8k hours of use on my lg c1 48" here. As desktop monitor and on ps5. Looks brand new.
I turned off auto dimming in service menu like 4k hours ago. It was mildly annoying at most but it's fixed on c3 models without needing of service remote.

The tvs have compensation cycles and refreshers and lg does it the best.
Sure a guy on yt will burn out switch after 2 years of displaying 1 screenshot. But that's max brightness, no compensation cycles, no refreshers. The display running same 2 years normally would never have any issues.

It's amazing. Get an lg oled dude
You misinterpreted my mention of screen dimming. I'm not talking about the anti burn out tech that dims static elements. I'm talking about how when an OLED displays a large window of high brightness content, it drops brightness significantly to compensate for power and heat throttling reasons. Look up even the latest LG OLED panel reviews on RTings and you'll see what I mean 2% window brightness of like 800 nits, but 50% window or larger and that shit falls off a cliff to like sub 200 nits. That's pathetic. It's worse than my 22 year old CRT that was used for multiple years in a college before I bought it off them at auction. Meanwhile you have MiniLED that can hit a peak of 2000 nits and even sustain 1400 nits for fullscreen window sizes without dropping. THAT'S proper HDR.

As for burn out, if you used the TV that long I guarantee you one of two things happened. First possibility, you just don't perceive what's actually in front of you. I've seen this multiple times where people simply don't notice things like burn out on their phones or TVs, but I can pick it up immediately. I guess my eyes are just more sensitive or trained to look for it thus it would piss me the fuck off to notice it on my own monitor. Second possibility and is far more likely, your TV's "refresh" cycler is actually measuring how much time each pixel spent displaying bright white and blue colors, then it down adjusts all other pixels to match in brightness to avoid noticing the difference. In effect, this reduces overall screen brightness. If you compare your 8000 hours used TV vs a brand new one of the same exact model, yours will be a lot dimmer. And since OLED is already super dim compared to LCD, yeah that's a hard pass for me dog.

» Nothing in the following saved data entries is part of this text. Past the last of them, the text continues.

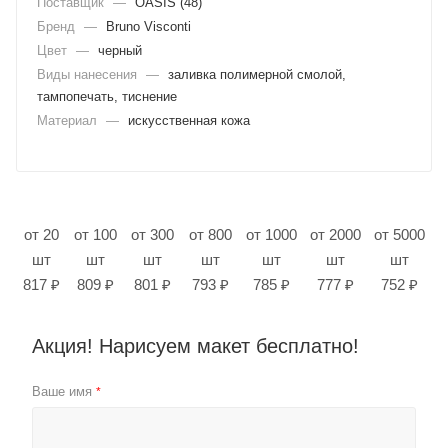
Поставщик
—
OASIS (48)
Бренд
—
Bruno Visconti
Цвет
—
черный
Виды нанесения
—
заливка полимерной смолой,
тампопечать, тиснение
Материал
—
искусственная кожа
от 20
от 100
от 300
от 800
от 1000
от 2000
от 5000
шт
шт
шт
шт
шт
шт
шт
817 ₽
809 ₽
801 ₽
793 ₽
785 ₽
777 ₽
752 ₽
Акция! Нарисуем макет бесплатно!
Ваше имя
*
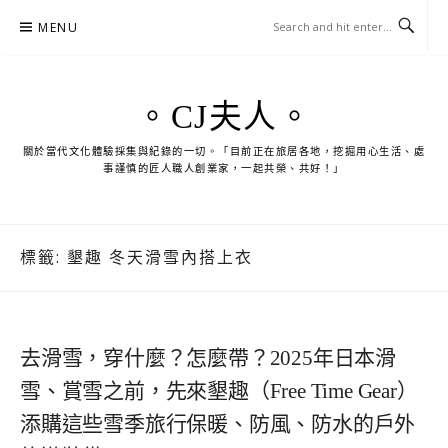
Skip
MENU
to
content
。CJ夫人。
關於當代文化體驗採集與紀錄的一切。「目前正在旅居各地，挖掘用心生活、處
事謹慎的匠人職人創業家，一起共榮、共好！」
標籤:
墾趣 冬天滑雪內搭上衣
去滑雪，穿什麼？怎麼帶？2025年日本滑
雪、賞雪之前，先來墾趣（Free Time Gear）
添購這些雪季旅行保暖、防風、防水的戶外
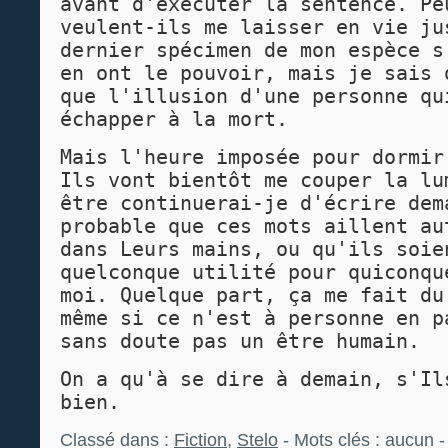
avant d'exécuter la sentence. Pe
veulent-ils me laisser en vie ju
dernier spécimen de mon espèce s
en ont le pouvoir, mais je sais 
que l'illusion d'une personne qu
échapper à la mort.
Mais l'heure imposée pour dormir
Ils vont bientôt me couper la lu
être continuerai-je d'écrire dem
probable que ces mots aillent au
dans Leurs mains, ou qu'ils soie
quelconque utilité pour quiconqu
moi. Quelque part, ça me fait du
même si ce n'est à personne en p
sans doute pas un être humain.
On a qu'à se dire à demain, s'Il
bien.
Classé dans :
Fiction
,
Stelo
- Mots clés : aucun 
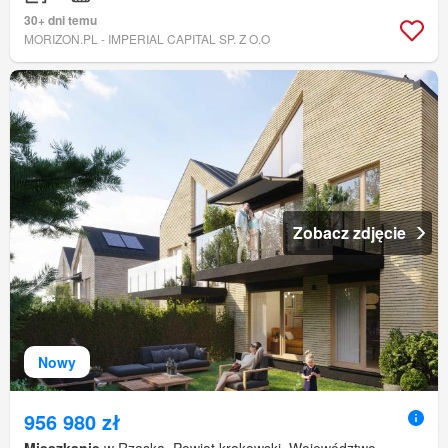
30+ dni temu
MORIZON.PL - IMPERIAL CAPITAL SP. Z O.O
Zobacz zdjęcie
Nowy
956 980 zł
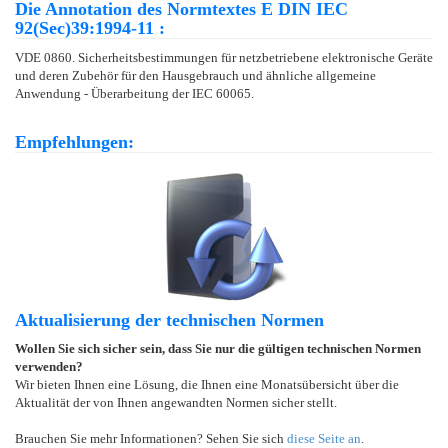
Die Annotation des Normtextes E DIN IEC
92(Sec)39:1994-11 :
VDE 0860. Sicherheitsbestimmungen für netzbetriebene elektronische Geräte
und deren Zubehör für den Hausgebrauch und ähnliche allgemeine
Anwendung - Überarbeitung der IEC 60065.
Empfehlungen:
Aktualisierung der technischen Normen
Wollen Sie sich sicher sein, dass Sie nur die gültigen technischen Normen
verwenden?
Wir bieten Ihnen eine Lösung, die Ihnen eine Monatsübersicht über die
Aktualität der von Ihnen angewandten Normen sicher stellt.
Brauchen Sie mehr Informationen? Sehen Sie sich
diese Seite an
.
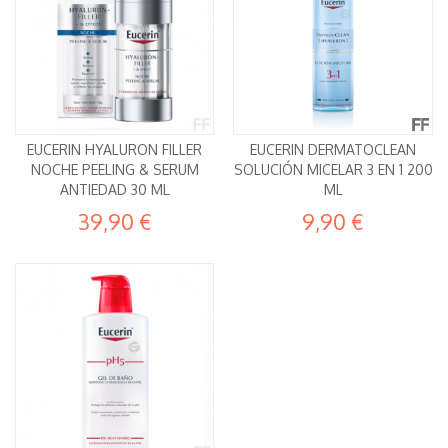
EUCERIN HYALURON FILLER
EUCERIN DERMATOCLEAN
NOCHE PEELING & SERUM
SOLUCIÓN MICELAR 3 EN 1 200
ANTIEDAD 30 ML
ML
39,90 €
9,90 €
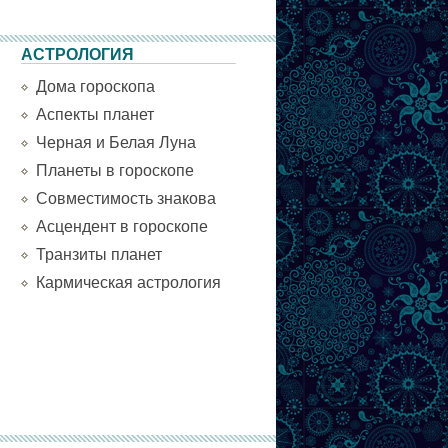
АСТРОЛОГИЯ
Дома гороскопа
Аспекты планет
Черная и Белая Луна
Планеты в гороскопе
Совместимость знакова
Асцендент в гороскопе
Транзиты планет
Кармическая астрология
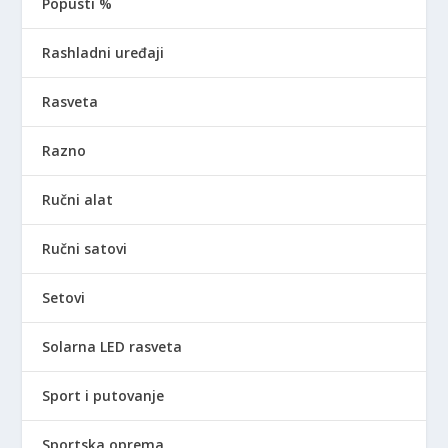
Popusti %
Rashladni uređaji
Rasveta
Razno
Ručni alat
Ručni satovi
Setovi
Solarna LED rasveta
Sport i putovanje
Sportska oprema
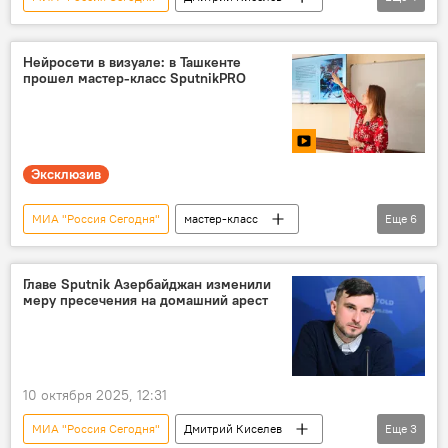
Россия
Украина
украинский кризис
СВО
Нейросети в визуале: в Ташкенте
прошел мастер-класс SputnikPRO
Эксклюзив
МИА "Россия Сегодня"
мастер-класс
Еще
6
Ташкент
Узбекистан
искусственный интеллект
СМИ
Главе Sputnik Азербайджан изменили
меру пресечения на домашний арест
Видео
эксклюзив
10 октября 2025, 12:31
МИА "Россия Сегодня"
Дмитрий Киселев
Еще
3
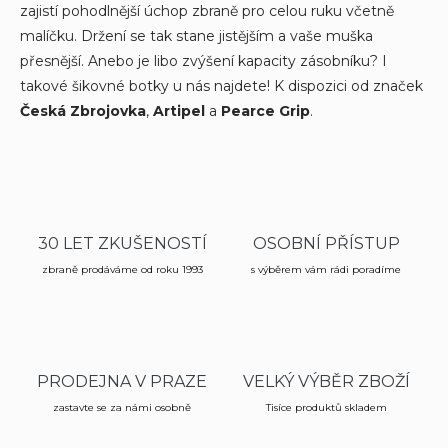
zajistí pohodlnější úchop zbraně pro celou ruku včetně
d
malíčku. Držení se tak stane jistějším a vaše muška
a
c
přesnější. Anebo je libo zvýšení kapacity zásobníku? I
í
takové šikovné botky u nás najdete! K dispozici od značek
p
Česká Zbrojovka
,
Artipel
a
Pearce Grip
.
r
v
k
y
v
ý
p
30 LET ZKUŠENOSTÍ
OSOBNÍ PŘÍSTUP
i
s
zbraně prodáváme od roku 1993
s výběrem vám rádi poradíme
u
PRODEJNA V PRAZE
VELKÝ VÝBĚR ZBOŽÍ
zastavte se za námi osobně
Tisíce produktů skladem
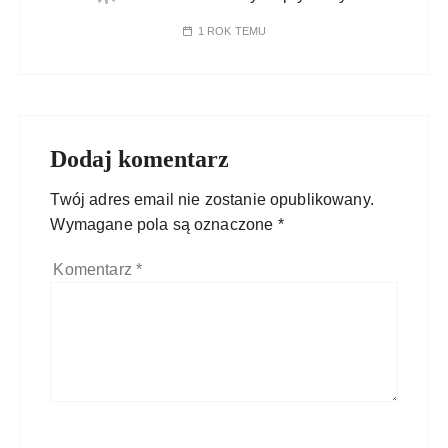
1 ROK TEMU
Dodaj komentarz
Twój adres email nie zostanie opublikowany.
Wymagane pola są oznaczone
*
Komentarz
*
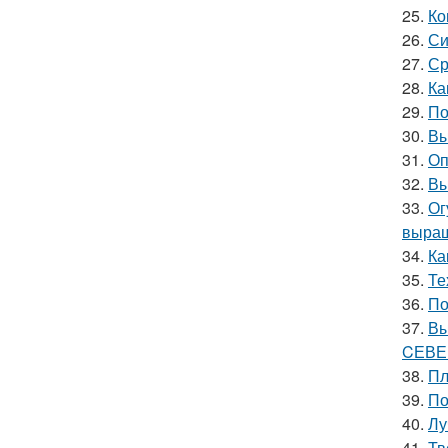
25.
Ко
26.
Си
27.
Ср
28.
Ка
29.
По
30.
Вы
31.
Оп
32.
Вы
33.
Ог
выращ
34.
Ка
35.
Те
36.
По
37.
Вы
CЕВЕ
38.
Пл
39.
По
40.
Лу
41.
Тв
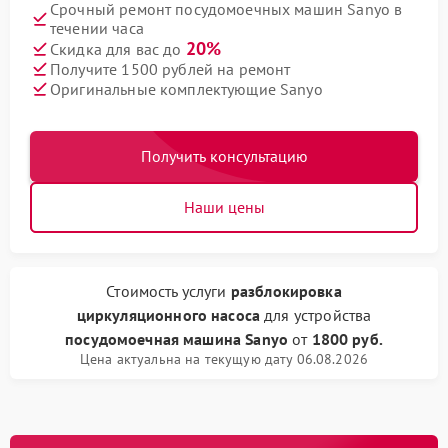
Срочный ремонт посудомоечных машин Sanyo в
течении часа
20%
Скидка для вас до
Получите 1500 рублей на ремонт
Оригинальные комплектующие Sanyo
Получить консультацию
Наши цены
Стоимость услуги
разблокировка
циркуляционного насоса
для устройства
посудомоечная машина Sanyo
от
1800 руб.
Цена актуальна на текущую дату 06.08.2026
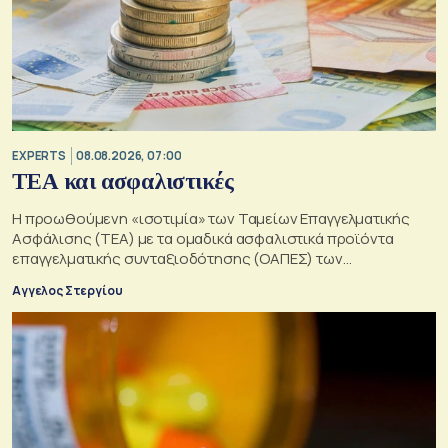
EXPERTS
08.08.2026, 07:00
ΤΕΑ και ασφαλιστικές
Η προωθούμενη «ισοτιμία» των Ταμείων Επαγγελματικής
Ασφάλισης (ΤΕΑ) με τα ομαδικά ασφαλιστικά προϊόντα
επαγγελματικής συνταξιοδότησης (ΟΑΠΕΣ) των
ασφαλιστικών επιχειρήσεων
Αγγελος Στεργίου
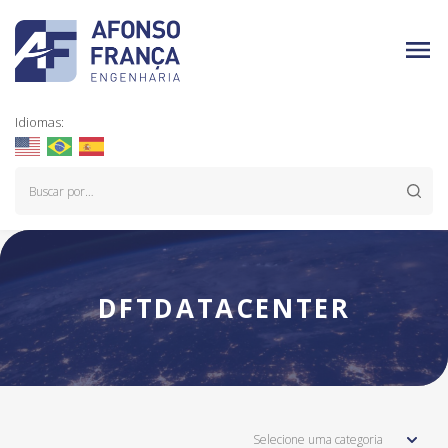
Idiomas:
DFTDATACENTER
Selecione uma categoria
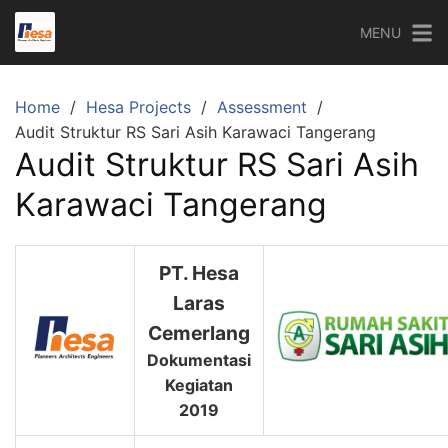
Skip
MENU
to
content
Home
Hesa Projects
Assessment
Audit Struktur RS Sari Asih Karawaci Tangerang
Audit Struktur RS Sari Asih
Karawaci Tangerang
PT. Hesa
Laras
Cemerlang
Dokumentasi
Kegiatan
2019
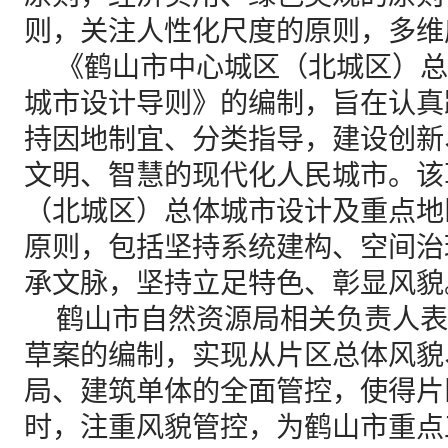
则，关注人性化尺度的原则，多维
《鹤山市中心城区（北城区）总
城市设计导则》的编制，旨在认真
持因地制宜、分类指导，建设创新
文明、智慧的现代化人民城市。该
（北城区）总体城市设计及重点地
原则，包括坚持系统建构、空间治
承文脉，坚持立足特色、彰显风貌
鹤山市自然资源局相关负责人表
草案的编制，实现从片区总体风貌
局、建筑单体的全面管控，使得片
时，注重风貌管控，为鹤山市重点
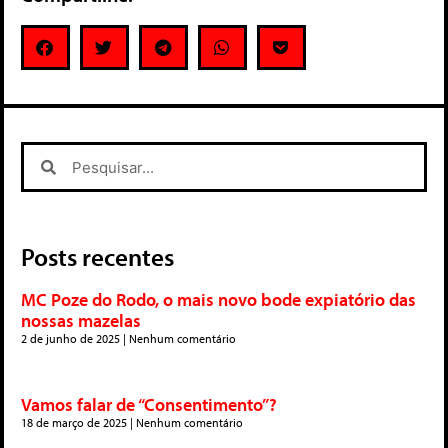
Posts recentes
MC Poze do Rodo, o mais novo bode expiatório das
nossas mazelas
2 de junho de 2025
Nenhum comentário
Vamos falar de “Consentimento”?
18 de março de 2025
Nenhum comentário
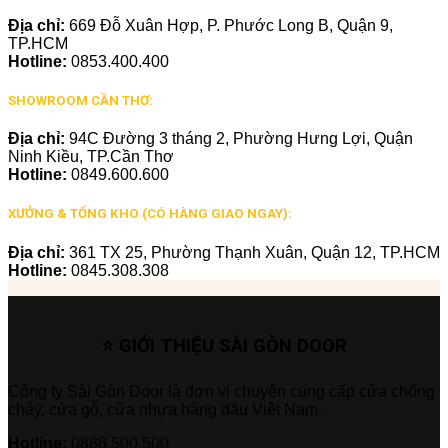
Địa chỉ:
669 Đỗ Xuân Hợp, P. Phước Long B, Quận 9,
TP.HCM
Hotline:
0853.400.400
SHOWROOM CẦN THƠ:
Địa chỉ:
94C Đường 3 tháng 2, Phường Hưng Lợi, Quận
Ninh Kiều, TP.Cần Thơ
Hotline:
0849.600.600
XƯỞNG & TỔNG KHO (CÓ HÀNG GIAO NGAY):
Địa chỉ:
361 TX 25, Phường Thạnh Xuân, Quận 12, TP.HCM
Hotline:
0845.308.308
⭐ GIỚI THIỆU SÀI GÒN DOOR
Công ty Sài Gòn Door là đơn vị chuyên cung cấp cửa chống
cháy, cửa gỗ, cửa nhựa hàng đầu Việt Nam.
Hotline:
0886.500.500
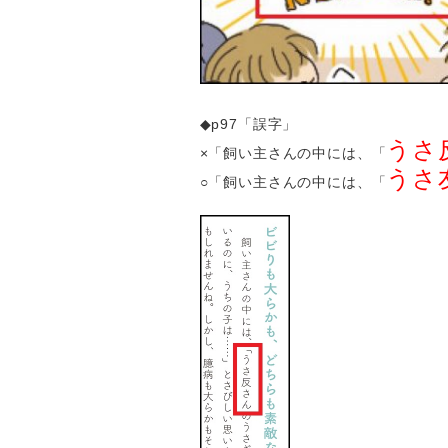
◆p97「誤字」
うさ
×「飼い主さんの中には、「
うさ
○「飼い主さんの中には、「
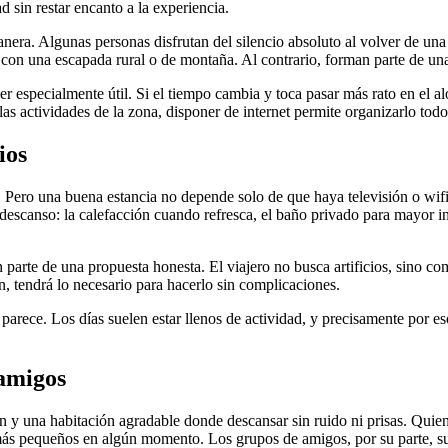
d sin restar encanto a la experiencia.
era. Algunas personas disfrutan del silencio absoluto al volver de una 
 con una escapada rural o de montaña. Al contrario, forman parte de un
ser especialmente útil. Si el tiempo cambia y toca pasar más rato en el 
as actividades de la zona, disponer de internet permite organizarlo todo
ios
. Pero una buena estancia no depende solo de que haya televisión o wifi
escanso: la calefacción cuando refresca, el baño privado para mayor int
arte de una propuesta honesta. El viajero no busca artificios, sino com
ón, tendrá lo necesario para hacerlo sin complicaciones.
arece. Los días suelen estar llenos de actividad, y precisamente por es
 amigos
ón y una habitación agradable donde descansar sin ruido ni prisas. Quien 
s más pequeños en algún momento. Los grupos de amigos, por su parte, s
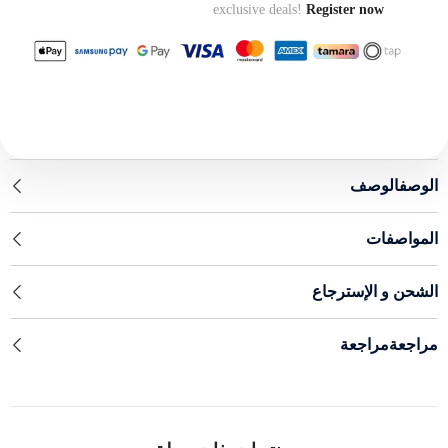
exclusive deals!
Register now
الوصفالوصف
المواصفات
الشحن و الإسترجاع
مراجعةمراجعة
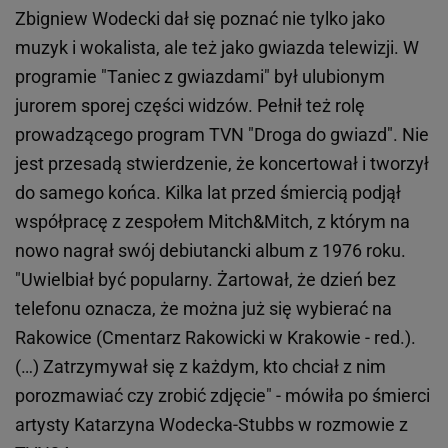
Zbigniew Wodecki dał się poznać nie tylko jako
muzyk i wokalista, ale też jako gwiazda telewizji. W
programie "Taniec z gwiazdami" był ulubionym
jurorem sporej części widzów. Pełnił też rolę
prowadzącego program TVN "Droga do gwiazd". Nie
jest przesadą stwierdzenie, że koncertował i tworzył
do samego końca. Kilka lat przed śmiercią podjął
współpracę z zespołem Mitch&Mitch, z którym na
nowo nagrał swój debiutancki album z 1976 roku.
"Uwielbiał być popularny. Żartował, że dzień bez
telefonu oznacza, że można już się wybierać na
Rakowice (Cmentarz Rakowicki w Krakowie - red.).
(…) Zatrzymywał się z każdym, kto chciał z nim
porozmawiać czy zrobić zdjęcie" - mówiła po śmierci
artysty Katarzyna Wodecka-Stubbs w rozmowie z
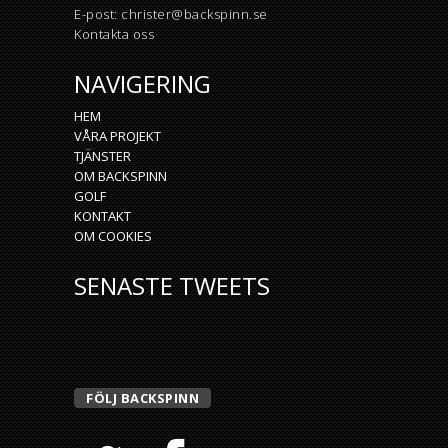
E-post:
christer@backspinn.se
Kontakta oss
NAVIGERING
HEM
VÅRA PROJEKT
TJÄNSTER
OM BACKSPINN
GOLF
KONTAKT
OM COOKIES
SENASTE TWEETS
FÖLJ BACKSPINN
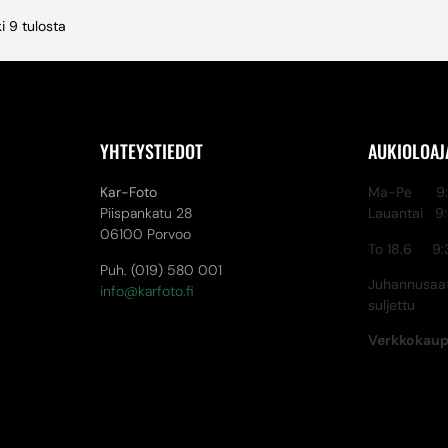
i 9 tulosta
YHTEYSTIEDOT
AUKIOLOAJ
Kar-Foto
Ma-Pe 9:3
Piispankatu 28
Lauantai 9
06100 Porvoo
To 18.6 9:
Puh. (019) 580 001
Juhannusaat
info@karfoto.fi
suljettu
Verkkokau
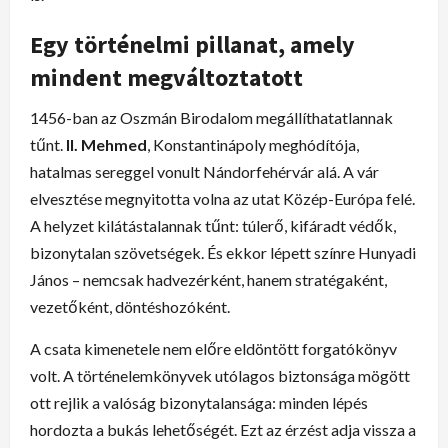
Egy történelmi pillanat, amely
mindent megváltoztatott
1456-ban az Oszmán Birodalom megállíthatatlannak
tűnt.
II. Mehmed
, Konstantinápoly meghódítója,
hatalmas sereggel vonult Nándorfehérvár alá. A vár
elvesztése megnyitotta volna az utat Közép-Európa felé.
A helyzet kilátástalannak tűnt: túlerő, kifáradt védők,
bizonytalan szövetségek. És ekkor lépett színre Hunyadi
János – nemcsak hadvezérként, hanem stratégaként,
vezetőként, döntéshozóként.
A csata kimenetele nem előre eldöntött forgatókönyv
volt. A történelemkönyvek utólagos biztonsága mögött
ott rejlik a valóság bizonytalansága: minden lépés
hordozta a bukás lehetőségét. Ezt az érzést adja vissza a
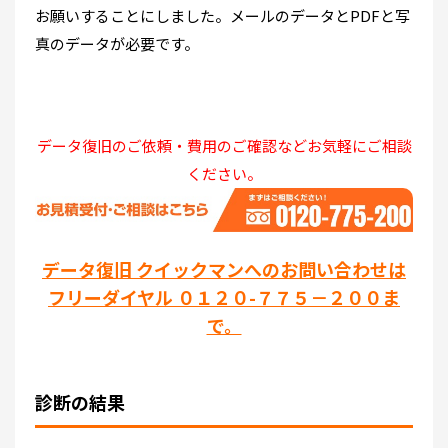
お願いすることにしました。メールのデータとPDFと写
真のデータが必要です。
データ復旧のご依頼・費用のご確認などお気軽にご相談
ください。
データ復旧 クイックマンへのお問い合わせは
フリーダイヤル ０１２０-７７５－２００ま
で。
診断の結果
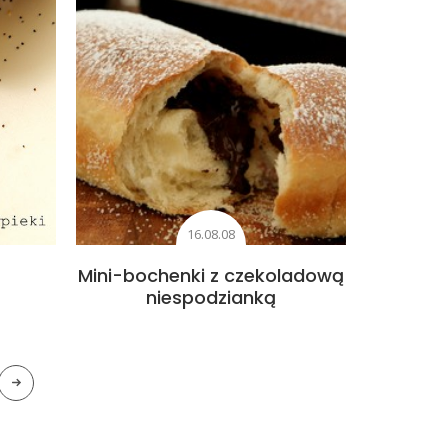
16.08.08
Mini-bochenki z czekoladową
niespodzianką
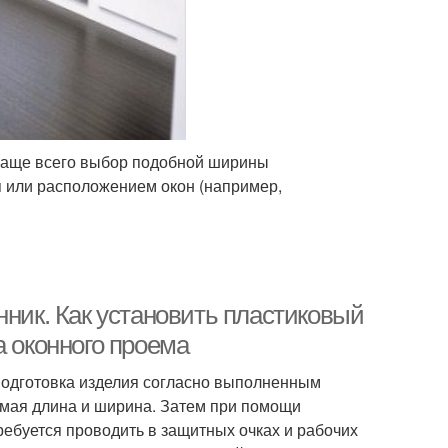
. Чаще всего выбор подобной ширины
 или расположением окон (например,
нник. Как установить пластиковый
а оконного проема
подготовка изделия согласно выполненным
мая длина и ширина. Затем при помощи
ребуется проводить в защитных очках и рабочих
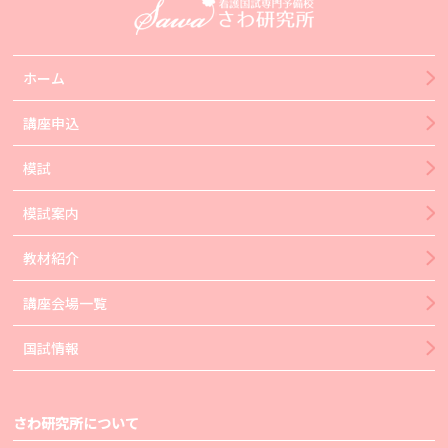
ホーム
講座申込
模試
模試案内
教材紹介
講座会場一覧
国試情報
さわ研究所について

OLED is king of motion clarity and contrast, but it has harsh limitations that make it completely unacceptable for me as a display choice. I'm more than happy with high dimming zone count MiniLED while we wait for MicroLED which will obsolete all other displays. Imagine OLED with none of the limitations. Super bright, per pixel illuminance, no burn out.
 
Just bought a C3 last week, my old LCD died on the 26th, exactly 14 years later. I was a bit surprised there wasn't Chromecast within it though. Great TV.